▽
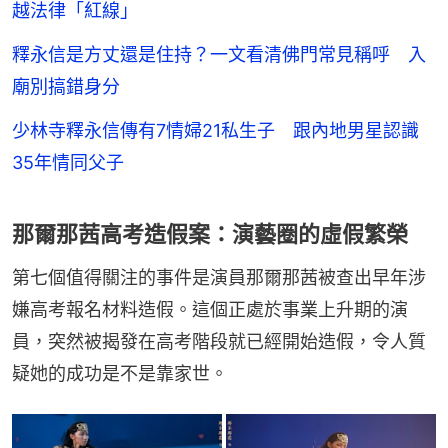
越法律「紅線」
釋永信是方丈還是住持？一文看清佛門常見稱呼 入
廟別搞錯身分
少林寺釋永信傳有7情婦21私生子 跟內地男星認識
35年情同父子
那爾那茜高考造假案：演藝圈的虛假繁榮
第七個值得關注的事件是演員那爾那茜被查出早年涉
嫌高考報名材料造假。這個正處於事業上升期的演
員，突然被揭發在高考階段就已經開始造假，令人質
疑她的成功是不是靠家世。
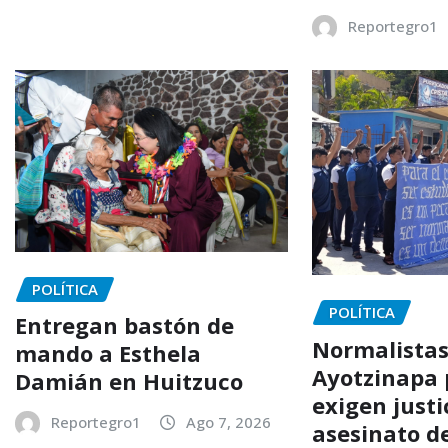
Reportegro1
POLÍTICA
POLÍTICA
Entregan bastón de
Normalistas
mando a Esthela
Ayotzinapa 
Damián en Huitzuco
exigen justi
Reportegro1
Ago 7, 2026
asesinato d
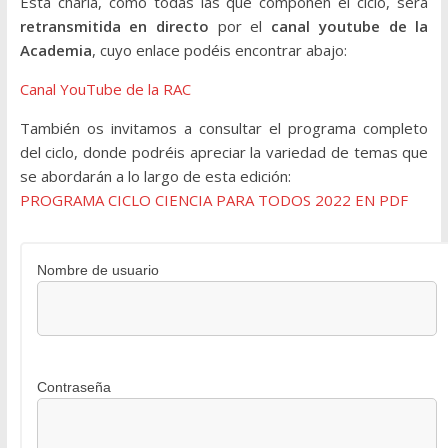
Esta charla, como todas las que componen el ciclo, será
retransmitida en directo
por el
canal youtube de la
Academia
, cuyo enlace podéis encontrar abajo:
Canal YouTube de la RAC
También os invitamos a consultar el programa completo
del ciclo, donde podréis apreciar la variedad de temas que
se abordarán a lo largo de esta edición:
PROGRAMA CICLO CIENCIA PARA TODOS 2022 EN PDF
Nombre de usuario
Contraseña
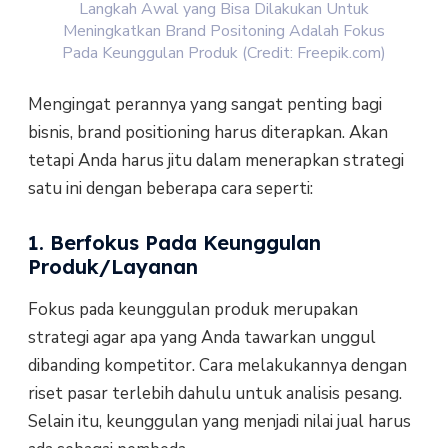
Langkah Awal yang Bisa Dilakukan Untuk
Meningkatkan Brand Positoning Adalah Fokus
Pada Keunggulan Produk (Credit: Freepik.com)
Mengingat perannya yang sangat penting bagi
bisnis, brand positioning harus diterapkan. Akan
tetapi Anda harus jitu dalam menerapkan strategi
satu ini dengan beberapa cara seperti:
1. Berfokus Pada Keunggulan
Produk/Layanan
Fokus pada keunggulan produk merupakan
strategi agar apa yang Anda tawarkan unggul
dibanding kompetitor. Cara melakukannya dengan
riset pasar terlebih dahulu untuk analisis pesang.
Selain itu, keunggulan yang menjadi nilai jual harus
△
#### [Exercise directions]
Copy out each line of the data where the string "yang" appears.

#### [Written response]
Langkah Awal yang Bisa Dilakukan Untuk
Mengingat perannya yang sangat penting bagi
strategi agar apa yang Anda tawarkan unggul
Selain itu, keunggulan yang menjadi nilai jual harus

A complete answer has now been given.